CHAPTER 55 Osteogenesis Imperfecta
Osteogenesis imperfecta (OI) is a genetic disorder that results in deficient fibroblastic and osteoblastic activity. This connective tissue disorder is caused by an error in type I collagen with resultant clinical manifestations that affect not only bone formation but also skin, teeth, and other connective tissue. In greater than 90% of cases, OI results from mutation in one of two genes: the COL1A1 gene on chromosome 17 and the COL1A2 gene on chromosome 7, which encode the chains of type 1 collagen.
There are four major types of OI with a variable degree of clinical manifestations. Type I is the most common and mildest form of the four and type II is the most severe form. The typical manifestations are a tendency of bone to fracture with minimal trauma, blue sclerae, and deafness. Other clinical features include faulty dentin production, joint dislocations, easy bruisability, and hyperflexibility. In type II, multiple in utero fractures of the skull, vertebrae, and chest wall may result in death in utero or shortly after birth.

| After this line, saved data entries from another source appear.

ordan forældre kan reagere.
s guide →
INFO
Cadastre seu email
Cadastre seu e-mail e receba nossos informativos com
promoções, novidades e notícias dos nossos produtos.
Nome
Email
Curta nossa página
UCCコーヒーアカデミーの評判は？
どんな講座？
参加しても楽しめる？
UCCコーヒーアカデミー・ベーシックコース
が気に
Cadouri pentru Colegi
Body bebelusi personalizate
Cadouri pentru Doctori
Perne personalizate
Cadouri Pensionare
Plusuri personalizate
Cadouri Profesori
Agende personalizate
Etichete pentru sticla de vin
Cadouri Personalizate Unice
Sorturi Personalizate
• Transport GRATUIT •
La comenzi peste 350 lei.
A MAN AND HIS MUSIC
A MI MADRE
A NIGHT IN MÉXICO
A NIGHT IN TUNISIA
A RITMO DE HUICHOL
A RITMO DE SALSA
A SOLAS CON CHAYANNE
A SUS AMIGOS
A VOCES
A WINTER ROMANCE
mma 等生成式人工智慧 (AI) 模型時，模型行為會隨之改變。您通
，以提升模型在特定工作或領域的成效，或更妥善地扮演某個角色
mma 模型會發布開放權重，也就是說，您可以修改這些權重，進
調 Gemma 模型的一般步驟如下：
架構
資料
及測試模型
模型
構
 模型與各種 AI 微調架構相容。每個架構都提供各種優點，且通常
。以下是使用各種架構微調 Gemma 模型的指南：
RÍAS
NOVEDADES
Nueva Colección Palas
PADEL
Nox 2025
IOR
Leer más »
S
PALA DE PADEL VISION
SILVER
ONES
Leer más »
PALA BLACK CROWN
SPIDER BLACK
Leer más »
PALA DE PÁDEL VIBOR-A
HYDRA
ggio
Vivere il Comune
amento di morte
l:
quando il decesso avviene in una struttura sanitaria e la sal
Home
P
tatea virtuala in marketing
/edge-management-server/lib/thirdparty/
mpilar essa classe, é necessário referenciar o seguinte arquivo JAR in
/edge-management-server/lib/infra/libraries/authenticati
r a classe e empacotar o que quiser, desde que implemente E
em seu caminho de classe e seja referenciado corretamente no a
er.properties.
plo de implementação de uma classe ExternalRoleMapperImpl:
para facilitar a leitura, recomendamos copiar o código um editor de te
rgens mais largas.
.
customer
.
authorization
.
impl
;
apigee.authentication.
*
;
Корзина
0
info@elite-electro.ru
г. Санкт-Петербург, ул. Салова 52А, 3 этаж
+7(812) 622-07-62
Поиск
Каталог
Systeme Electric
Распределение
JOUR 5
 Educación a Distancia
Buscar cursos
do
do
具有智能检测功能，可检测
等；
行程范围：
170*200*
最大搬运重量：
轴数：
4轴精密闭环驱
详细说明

Histopathologic examination of specimens removed from OI patients can provide clues to the type of hearing impairment that can be expected in these patients. In type II patients, there is markedly delayed and deficient ossification in the three layers of the otic capsule with microfractures, deformities, and dehiscence involving the otic capsule and middle ear ossicles. Conductive hearing loss in these patients is mainly due to fractures that commonly involve the crus of the stapes or the handle of the malleus. These fractures can lead to discontinuity of the ossicular chain or to fixation, by ankylosis, of the head of the malleus to the medial attic wall. Adult-onset hearing loss with OI, therefore, can be a conductive type and is not always progressive.